Потом Давид повернулся к товарищу и сказал задумчиво:
- Знаешь, Са, а счастье есть, и его не добьешься ни одной революцией и ни чем, что связано с насилием и кровью.
- Счастье быть сильнее других и помогать людям, - буркнул Саня в ответ. У него было нехорошо на душе. Встреча с этими людьми заставила его усомниться в правильности предстоящего мероприятия, а сомневаться он не любил.
Давид не ответил. Он все смотрел и смотрел туда, где за поворотом скрылись люди, идущие против течения, люди, которые, наверняка, сильнее других, если они не бояться идти не туда, куда идут все, люди, которые знают, что зло порождает зло, а на место убитого тирана приходит новый тиран, люди, которые знают, что, чтобы изменить мир и сделать его счастливым, нужно измениться и стать лучше самому: умнее, добрее, милосерднее. И он вдруг подумал о том, что больше половины жизни прошло впустую, что искал не то, гонялся не за тем, не того добивался.

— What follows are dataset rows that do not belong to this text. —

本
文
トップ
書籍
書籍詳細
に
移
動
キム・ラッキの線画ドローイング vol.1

- Давид, что с тобой, Давид! - недовольное лицо Сани закрыло ему обзор.
- Ничего Са. Это я... Эти люди, они ушли на восток, туда, где встает солнце...
- Ну и что?
- Нет, ничего... Просто...Нет, ничего, просто люди... Идут домой. Просто не хотят идти на праздник... Остальное я придумал сам.
- Что ты там опять придумал? - Саня злился, когда Давид начинал говорить загадками. Не все же такие умные, как Давид, ему, Сане, например, непонятно.

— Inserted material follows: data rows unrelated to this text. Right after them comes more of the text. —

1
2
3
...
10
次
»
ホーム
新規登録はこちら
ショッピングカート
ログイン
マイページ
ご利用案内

- Ничего, Са, просто я задумался. Просто я вообразил себе Бог знает что про этих людей и вообще о жизни. Пойдем, друг Са, - он похлопал Саню по спине и понизил голос, - пойдем вершить справедливость.
- Сколько раз просить не называть меня Са? - проворчал Саня совсем не обиженно. По большому счету, он уже привык к этому имени.

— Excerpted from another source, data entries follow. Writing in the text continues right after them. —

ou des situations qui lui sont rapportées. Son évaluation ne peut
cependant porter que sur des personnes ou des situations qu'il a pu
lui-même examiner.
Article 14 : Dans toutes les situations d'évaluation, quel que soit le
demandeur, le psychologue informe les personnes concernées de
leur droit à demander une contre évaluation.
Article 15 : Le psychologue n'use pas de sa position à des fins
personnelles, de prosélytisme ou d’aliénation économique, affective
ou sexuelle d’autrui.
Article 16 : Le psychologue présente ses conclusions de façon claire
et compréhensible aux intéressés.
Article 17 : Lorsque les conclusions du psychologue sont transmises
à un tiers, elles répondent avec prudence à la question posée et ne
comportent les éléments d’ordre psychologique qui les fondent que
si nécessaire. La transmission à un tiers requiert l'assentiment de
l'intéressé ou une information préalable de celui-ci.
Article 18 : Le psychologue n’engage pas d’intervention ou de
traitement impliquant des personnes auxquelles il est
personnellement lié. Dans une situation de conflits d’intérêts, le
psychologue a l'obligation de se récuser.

Они развернулись и пошли вперед, не зная, что Давид будет убит сегодня, а Саня встанет во главе города и навсегда останется в памяти горожан, как предводитель Са, не самый плохой и не самый лучший предводитель посттрибунального периода. Они шли навстречу своей судьбе, они шли туда же, куда шли все, они шли на запад, туда, где заходит солнце.